One of the challenges when indexing RDF is the fact that there’s no fixed schema: anyone can create new terms in their descriptions. This raises important challenges. As you’ll see, SIREn first attempted to use a simplistic mapping of RDF subject, predicate, object triples to documents, where each predicate was a new field. But this led to performance challenges, because the number of fields is unbounded. To solve this, payloads (covered in section 6.5) were used to efficiently encode the tuple information, and the resulting architecture provides a highly scalable schema free RDF search.

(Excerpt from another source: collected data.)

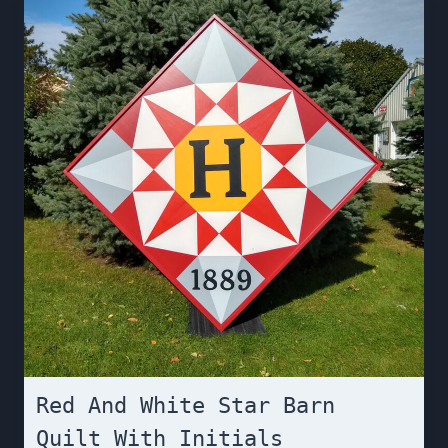
Red And White Star Barn
Quilt With Initials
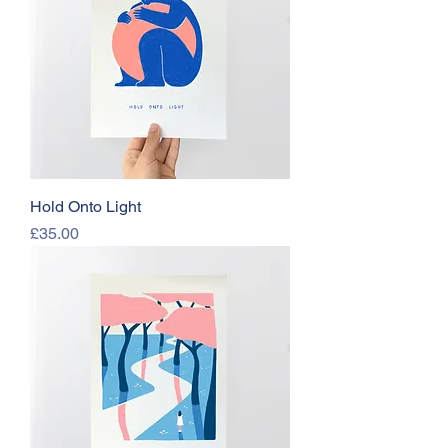
Hold Onto Light
Price
£35.00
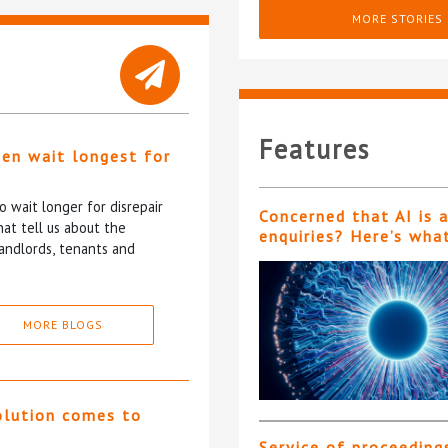
MORE STORIES
Features
ten wait longest for
 wait longer for disrepair
Concerned that AI is 
at tell us about the
enquiries? Here’s wha
andlords, tenants and
MORE BLOGS
olution comes to
Service of proceeding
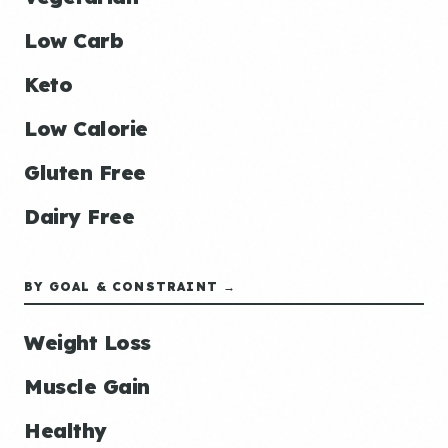
Low Carb
Keto
Low Calorie
Gluten Free
Dairy Free
BY GOAL & CONSTRAINT →
Weight Loss
Muscle Gain
Healthy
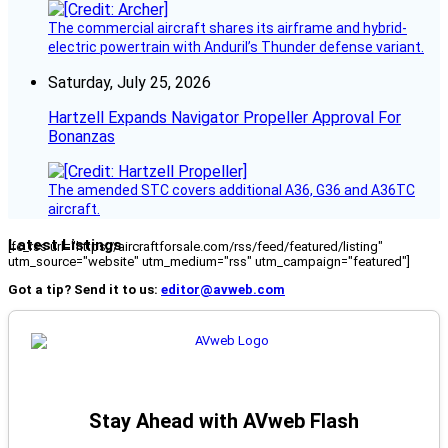
The commercial aircraft shares its airframe and hybrid-
electric powertrain with Anduril’s Thunder defense variant.
Saturday, July 25, 2026
Hartzell Expands Navigator Propeller Approval For
Bonanzas
The amended STC covers additional A36, G36 and A36TC
aircraft.
Latest Listings
[fc_rss url="https://aircraftforsale.com/rss/feed/featured/listing"
utm_source="website" utm_medium="rss" utm_campaign="featured"]
Got a tip? Send it to us:
editor@avweb.com
Stay Ahead with AVweb Flash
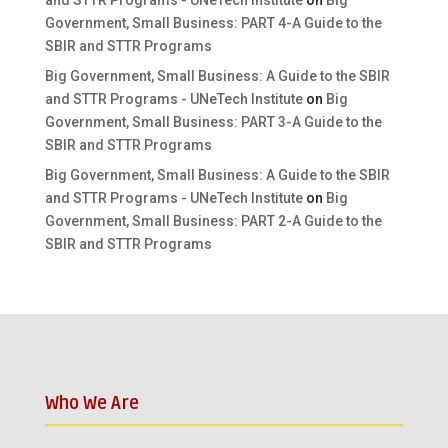
and STTR Programs - UNeTech Institute
on
Big
Government, Small Business: PART 4-A Guide to the
SBIR and STTR Programs
Big Government, Small Business: A Guide to the SBIR
and STTR Programs - UNeTech Institute
on
Big
Government, Small Business: PART 3-A Guide to the
SBIR and STTR Programs
Big Government, Small Business: A Guide to the SBIR
and STTR Programs - UNeTech Institute
on
Big
Government, Small Business: PART 2-A Guide to the
SBIR and STTR Programs
Who We Are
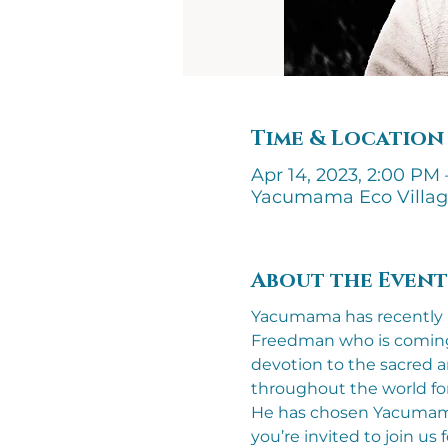
Time & Location
Apr 14, 2023, 2:00 PM 
Yacumama Eco Villa
About the Event
Yacumama has recently b
Freedman who is coming t
devotion to the sacred a
throughout the world for
He has chosen Yacumama a
you’re invited to join us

SIREn perhaps sets the record for making use of Lucene’s customization APIs: it has created a number of Lucene extensions, including tokenizers (TupleTokenizer), token filters (URINormalisationFilter, SirenPayloadFilter), analyzers (TupleAnalzyer, SPARQLQueryAnalyzer), queries (CellQuery, TupleQuery), and its own query parser to handle SPARQL RDF queries (a standard query language for RDF content, defined by the W3C (World Wide Web Consortium). SIREn’s analysis chain is a good example of using a token’s type to record custom information per token, which is then consumed downstream by another token filter to create the right payloads. SIREn even includes integration with Solr. Such a componentized approach gives SIREn its open architecture, allowing developers to choose components to create their semantic web search application. Advanced stuff ahead!

13.1. Introducing SIREn

Although the specifications for RDF and Microformats[2] have been out for quite some time now, it’s only in the last few years that many websites have begun to make use of them, thus effectively starting the Web of Data. Sites such as LinkedIn, Eventful, Digg, Last.fm, and others are using these specifications to share pieces of information that can be automatically reused by other websites or by smart clients. As an example, you can visit a Last.fm concert page[3] and automatically import the event in its calendar if an appropriate Microformats browser plug-in is used.

2 See http://microformats.org/.

3 See http://www.last.fm/events.

At DERI, we’re developing the Sindice.com search engine. The goal of this project is to provide a search engine for the Web of Data. The challenge is that such an engine is expected not only to answer textual queries but also structured queries—that is, queries that use the structure of the data. To make things a bit more complex, the RDF specifications allow people to freely create new terms to use in their descriptions, making it effectively a schema-free indexing and structured answering problem.

Traditionally, querying graph-structured data has been done using ad hoc solutions, called triplestores, typically based on a database management system (DBMS) back-end. For Sindice, we needed something much more scalable than DBMSs and with the desirable features of the typical web search engines: top documents matching a query, real-time updates, full-text search, and distributed indexes.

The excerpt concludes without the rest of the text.